* PROBLEM
Please copy each line of the listing that includes the string "Online".

━━━━━ RECORDS TO PROCESS ━━━━━

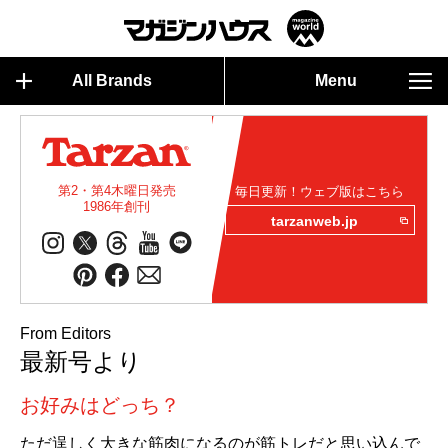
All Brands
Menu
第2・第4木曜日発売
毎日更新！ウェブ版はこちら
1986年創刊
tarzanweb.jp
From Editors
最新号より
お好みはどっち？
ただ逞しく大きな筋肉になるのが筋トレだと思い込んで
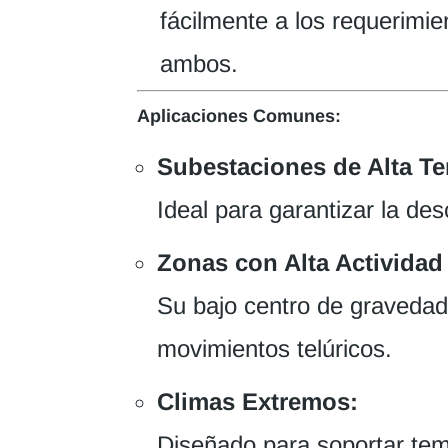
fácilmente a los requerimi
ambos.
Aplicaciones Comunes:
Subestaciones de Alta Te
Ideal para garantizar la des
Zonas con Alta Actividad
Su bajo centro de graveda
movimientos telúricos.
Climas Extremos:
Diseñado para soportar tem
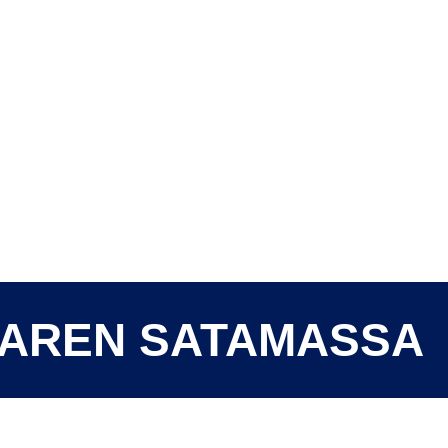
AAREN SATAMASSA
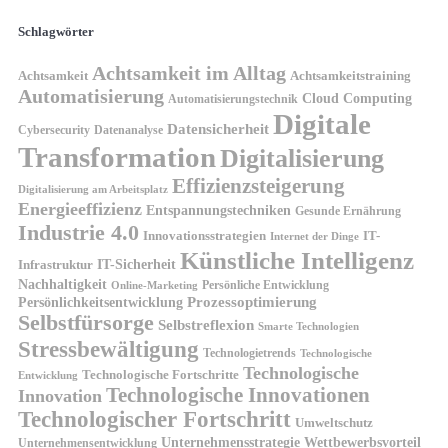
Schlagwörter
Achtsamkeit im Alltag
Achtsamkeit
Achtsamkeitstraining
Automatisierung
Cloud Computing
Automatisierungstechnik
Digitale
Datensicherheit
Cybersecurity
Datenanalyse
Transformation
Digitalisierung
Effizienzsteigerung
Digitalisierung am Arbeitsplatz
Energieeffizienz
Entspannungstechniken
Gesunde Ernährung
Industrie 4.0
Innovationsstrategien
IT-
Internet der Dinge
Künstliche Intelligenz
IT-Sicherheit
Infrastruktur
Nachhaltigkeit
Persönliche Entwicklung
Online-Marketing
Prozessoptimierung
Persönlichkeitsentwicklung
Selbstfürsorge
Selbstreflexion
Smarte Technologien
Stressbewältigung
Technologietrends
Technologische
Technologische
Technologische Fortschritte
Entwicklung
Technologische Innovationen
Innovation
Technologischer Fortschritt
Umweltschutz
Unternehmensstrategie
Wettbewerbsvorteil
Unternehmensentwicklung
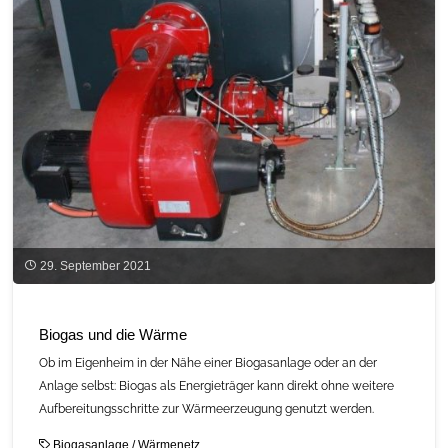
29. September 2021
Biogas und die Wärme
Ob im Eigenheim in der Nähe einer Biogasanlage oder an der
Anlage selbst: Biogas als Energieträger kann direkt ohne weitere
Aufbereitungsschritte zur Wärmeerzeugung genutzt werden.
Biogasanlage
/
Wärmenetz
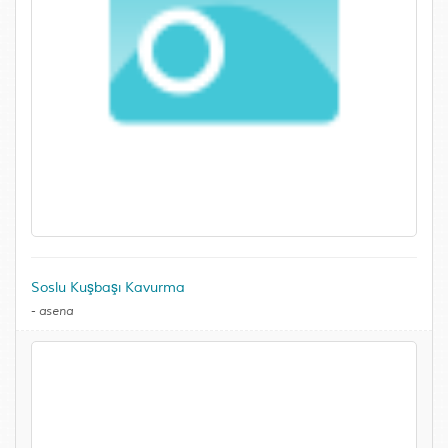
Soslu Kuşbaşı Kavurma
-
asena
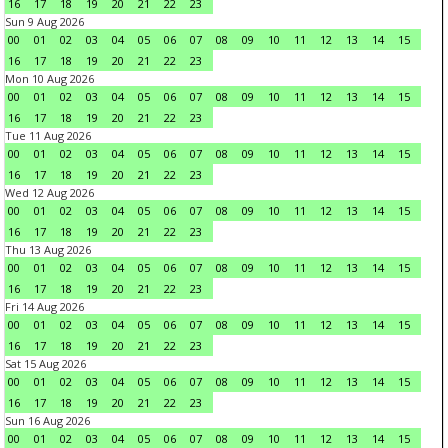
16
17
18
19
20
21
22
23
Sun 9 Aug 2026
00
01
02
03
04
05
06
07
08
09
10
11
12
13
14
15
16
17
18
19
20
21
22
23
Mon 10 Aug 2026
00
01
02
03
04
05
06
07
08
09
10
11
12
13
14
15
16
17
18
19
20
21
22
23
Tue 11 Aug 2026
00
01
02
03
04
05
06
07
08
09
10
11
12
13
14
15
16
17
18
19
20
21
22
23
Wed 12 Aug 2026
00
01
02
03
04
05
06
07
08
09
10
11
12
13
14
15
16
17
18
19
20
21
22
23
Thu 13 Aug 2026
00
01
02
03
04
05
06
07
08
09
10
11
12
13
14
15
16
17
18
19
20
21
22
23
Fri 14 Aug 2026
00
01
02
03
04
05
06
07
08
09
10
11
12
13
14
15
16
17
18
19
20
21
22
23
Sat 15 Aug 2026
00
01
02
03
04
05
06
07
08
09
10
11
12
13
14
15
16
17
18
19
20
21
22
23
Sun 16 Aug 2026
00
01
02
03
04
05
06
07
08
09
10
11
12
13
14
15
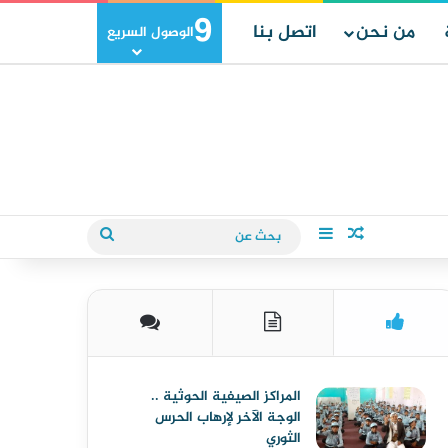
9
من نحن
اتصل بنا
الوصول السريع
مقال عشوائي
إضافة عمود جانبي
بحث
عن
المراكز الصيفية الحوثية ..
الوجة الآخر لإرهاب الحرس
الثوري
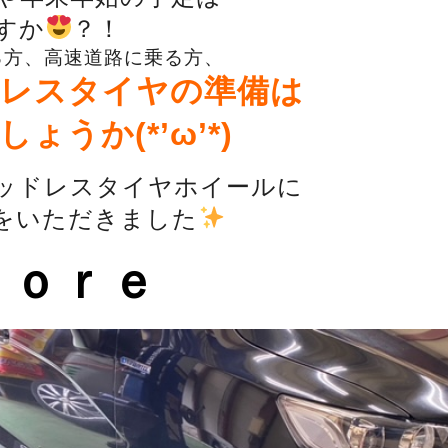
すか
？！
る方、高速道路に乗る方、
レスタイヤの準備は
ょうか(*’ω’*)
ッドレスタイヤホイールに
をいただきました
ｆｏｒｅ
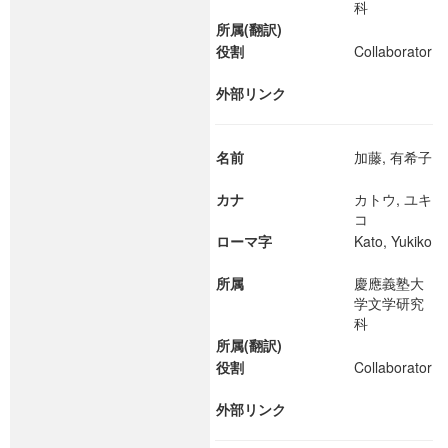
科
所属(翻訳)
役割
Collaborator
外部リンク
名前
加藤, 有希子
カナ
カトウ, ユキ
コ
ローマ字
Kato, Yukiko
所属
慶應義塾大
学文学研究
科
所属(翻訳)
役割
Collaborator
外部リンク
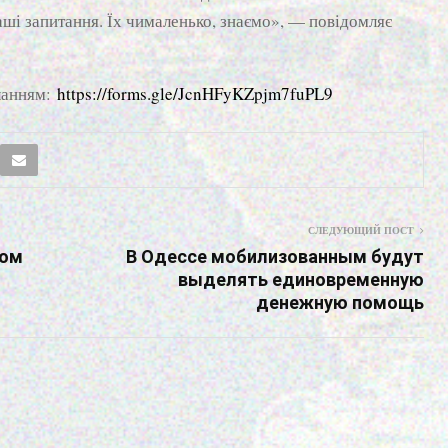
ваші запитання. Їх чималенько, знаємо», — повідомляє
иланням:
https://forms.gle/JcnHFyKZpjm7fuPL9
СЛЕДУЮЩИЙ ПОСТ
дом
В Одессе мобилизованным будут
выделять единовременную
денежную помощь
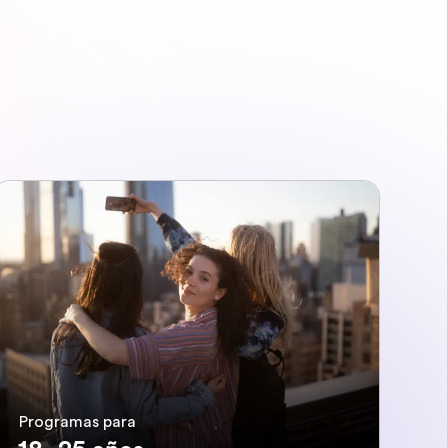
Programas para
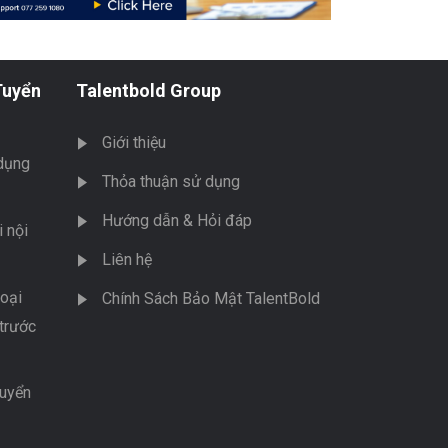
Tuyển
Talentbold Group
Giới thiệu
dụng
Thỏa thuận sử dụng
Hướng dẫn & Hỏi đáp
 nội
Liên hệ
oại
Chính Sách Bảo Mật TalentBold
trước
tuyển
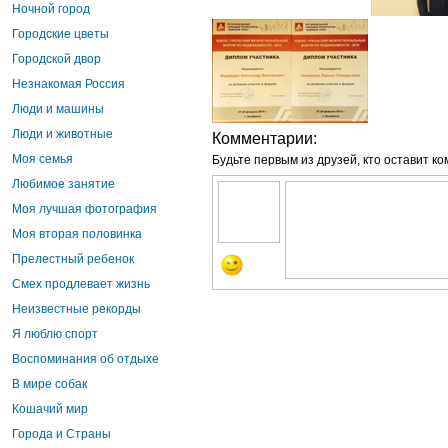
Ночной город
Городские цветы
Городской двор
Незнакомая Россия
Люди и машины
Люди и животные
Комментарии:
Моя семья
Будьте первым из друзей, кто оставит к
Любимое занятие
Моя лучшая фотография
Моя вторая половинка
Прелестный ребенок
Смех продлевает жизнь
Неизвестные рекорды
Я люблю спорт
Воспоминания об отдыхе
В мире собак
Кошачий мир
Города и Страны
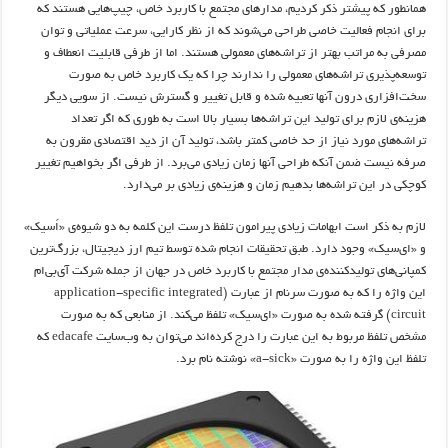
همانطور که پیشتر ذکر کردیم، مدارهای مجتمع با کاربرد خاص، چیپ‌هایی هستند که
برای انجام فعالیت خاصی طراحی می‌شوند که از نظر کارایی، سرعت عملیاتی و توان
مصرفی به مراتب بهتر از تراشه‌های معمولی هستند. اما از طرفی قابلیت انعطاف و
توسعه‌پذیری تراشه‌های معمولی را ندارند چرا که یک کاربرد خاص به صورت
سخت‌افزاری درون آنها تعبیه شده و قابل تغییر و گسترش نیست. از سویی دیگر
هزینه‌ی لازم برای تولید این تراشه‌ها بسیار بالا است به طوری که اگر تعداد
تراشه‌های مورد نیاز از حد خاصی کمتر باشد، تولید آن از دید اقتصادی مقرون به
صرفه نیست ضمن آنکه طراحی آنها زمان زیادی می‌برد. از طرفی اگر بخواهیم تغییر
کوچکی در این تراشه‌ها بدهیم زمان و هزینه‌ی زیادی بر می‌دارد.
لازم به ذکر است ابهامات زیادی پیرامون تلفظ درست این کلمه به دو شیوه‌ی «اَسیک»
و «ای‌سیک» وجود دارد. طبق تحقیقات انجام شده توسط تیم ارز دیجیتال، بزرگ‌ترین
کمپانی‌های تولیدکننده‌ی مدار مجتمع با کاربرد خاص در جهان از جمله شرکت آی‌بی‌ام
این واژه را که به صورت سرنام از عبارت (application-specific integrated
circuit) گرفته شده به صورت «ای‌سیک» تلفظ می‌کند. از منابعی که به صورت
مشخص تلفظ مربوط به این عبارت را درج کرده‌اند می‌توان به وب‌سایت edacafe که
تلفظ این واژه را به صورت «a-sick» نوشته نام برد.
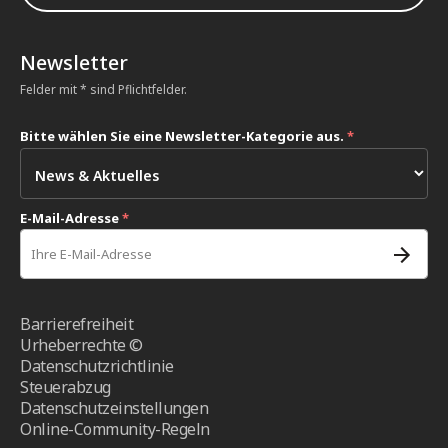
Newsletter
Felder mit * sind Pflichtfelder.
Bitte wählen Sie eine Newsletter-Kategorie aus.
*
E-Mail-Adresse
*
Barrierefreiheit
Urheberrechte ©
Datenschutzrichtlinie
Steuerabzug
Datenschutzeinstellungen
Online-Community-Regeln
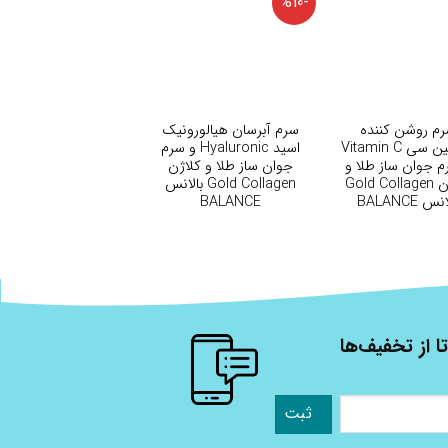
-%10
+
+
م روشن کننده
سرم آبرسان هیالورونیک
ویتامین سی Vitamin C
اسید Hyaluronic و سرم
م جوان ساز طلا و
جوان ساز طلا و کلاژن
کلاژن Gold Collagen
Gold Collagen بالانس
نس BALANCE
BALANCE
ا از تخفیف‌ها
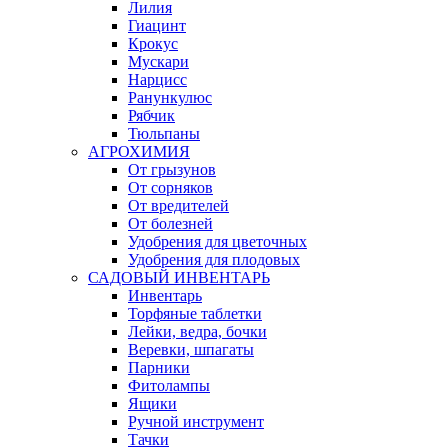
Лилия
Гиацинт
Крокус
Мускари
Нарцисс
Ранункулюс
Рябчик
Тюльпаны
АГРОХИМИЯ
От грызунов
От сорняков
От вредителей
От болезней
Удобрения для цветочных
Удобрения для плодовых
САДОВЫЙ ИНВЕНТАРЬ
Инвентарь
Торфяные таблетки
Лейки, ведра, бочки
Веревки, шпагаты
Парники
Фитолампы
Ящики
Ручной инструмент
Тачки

━━━━━

* RESULT OF THIS EXERCISE
Online-Marketing
Online-Community-Regeln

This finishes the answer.